La table de la cuisine n’offrait que cinq places, c’est dire que la pièce était réservée à la famille stricto sensu. Aussi belle que fut la maison dans son ensemble avec sa déco simple mais soignée et sa magnifique cheminée en pierres d’Agen du séjour, aucune pièce ne fut jamais tant aimée. Il y faisait chaud en hiver, frais en été, c’était là, dans ce cocon préservé que se confiaient les petits secrets et que se prenaient les grandes décisions. C’était là que Jeanne faisait du petit déjeuner qu’elle partageait tour à tour avec chacune de ses filles, un moment privilégié, elle leur parlait à voix basse comme à de grandes personnes et les filles en sortaient confiantes et heureuses pour la journée. C’était là enfin que Chloé puis quand elle en eut l’âge, Louise, goûtèrent leur première tasse de café brûlant, certainement  noyé dans une grande quantité d’eau. Le précieux breuvage devait toute sa saveur au moulin que le grand-père tournait gravement à la main avant le réveil de la maisonnée, tout songeur en contemplant par la fenêtre la campagne  encore endormie. Bien plus tard Hugo et Jeanne avait acquis un moulin électrique qui ne leur donna jamais satisfaction et qui finit sa triste vie de mauvais outil au fond de la cave, en proie à l’enfer de la solitude et de la rouille. Le grand-père s’était aussi donné pour charge bien que nul ne le lui ait demandé, le cirage des chaussures qui devaient être alignées chaque soir sur un papier journal étendu sur la table. Quand tout le monde était couché, il s’attelait avec délectation au travail devant un assemblage compliqué de brosses dont chacune avait une spécialité précise et non négociable. Après cela, il rangeait le tout dans une boite en fer blanc qu’il emportait jalousement dans sa chambre afin d’ôter à toute personne l’idée d’un emprunt.
Et puis la cuisine cachait dans son grand placard un trésor: une huche à pain en bois (peint en jaune). La tentation ne venait pas de l’étagère au-dessus avec la tablette de chocolat épais et noir qu’on râpait sur les tartines du goûter mais des baguettes brunes qui dépassaient ostensiblement de la huche. Les filles arrachaient prestement les croûtons et retournaient les baguettes, naïve astuce qui leur laissait cependant le temps de savourer leur larcin avant que Jeanne ne s’en aperçoive et lance les hostilités car à cette époque, on ne grappillait pas toute la  journée…
La cuisine lumineuse de l’enfance de Chloé et de Louise resta un souvenir si profond que jamais au cours de leurs vies respectives elles n’envisagèrent de cuisine autrement que jaune.
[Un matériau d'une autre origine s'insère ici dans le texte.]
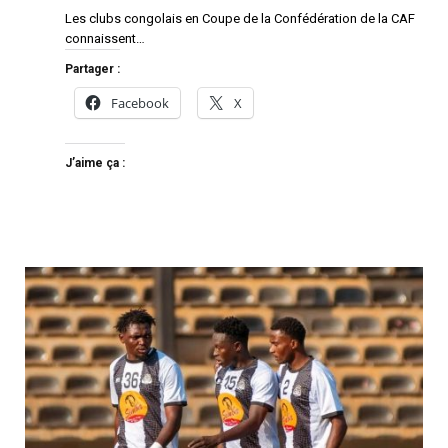
Les clubs congolais en Coupe de la Confédération de la CAF
connaissent…
Partager :
Facebook
X
J’aime ça :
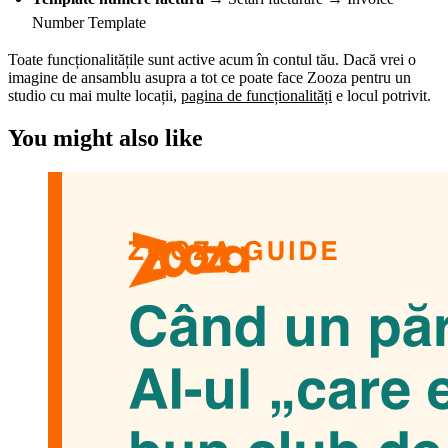
Number Template
Toate funcționalitățile sunt active acum în contul tău. Dacă vrei o
imagine de ansamblu asupra a tot ce poate face Zooza pentru un
studio cu mai multe locații,
pagina de funcționalități
e locul potrivit.
You might also like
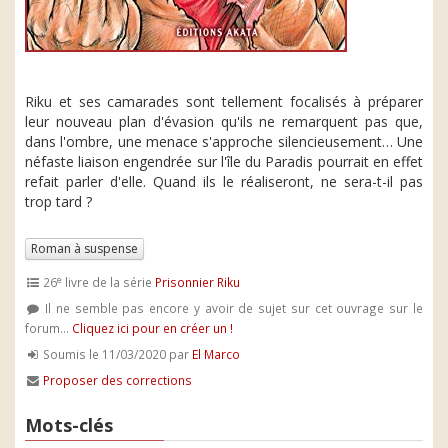
Riku et ses camarades sont tellement focalisés à préparer
leur nouveau plan d'évasion qu'ils ne remarquent pas que,
dans l'ombre, une menace s'approche silencieusement… Une
néfaste liaison engendrée sur l'île du Paradis pourrait en effet
refait parler d'elle. Quand ils le réaliseront, ne sera-t-il pas
trop tard ?
Roman à suspense
e
26
livre de la série
Prisonnier Riku
Il ne semble pas encore y avoir de sujet sur cet ouvrage sur le
forum...
Cliquez ici pour en créer un !
Soumis le 11/03/2020 par
El Marco
Proposer des corrections
Mots-clés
12 réflexions au sujet de « La cuisine jaune »

  1. Frog

    Tu as un talent de conteuse merveilleux. Je vois la maison de Monet en te lisant, bien que chez lui c’est la salle à manger qui soit jaune, et à l’émotion de ton récit se mêle celle que j’ai eue à visiter Giverny. Les objets chez toi n’ont rien d’accessoires de décor mais vivent, occupent l’espace. Je ne crois ps du tout aux écrivains contemporains qui déclarent ici et là que l’on ne peut plus (ils veulent dire qu’on ne doit plus) écrire comme avant, que « la littérature de Papa c’est fini », s’imaginant avoir tant bouleversé les codes que le langage même est nouveau (tu parles). Je trouve en te lisant le plaisir que j’ai à écouter les auteurs du XIXeme. Et le plaisir a raison.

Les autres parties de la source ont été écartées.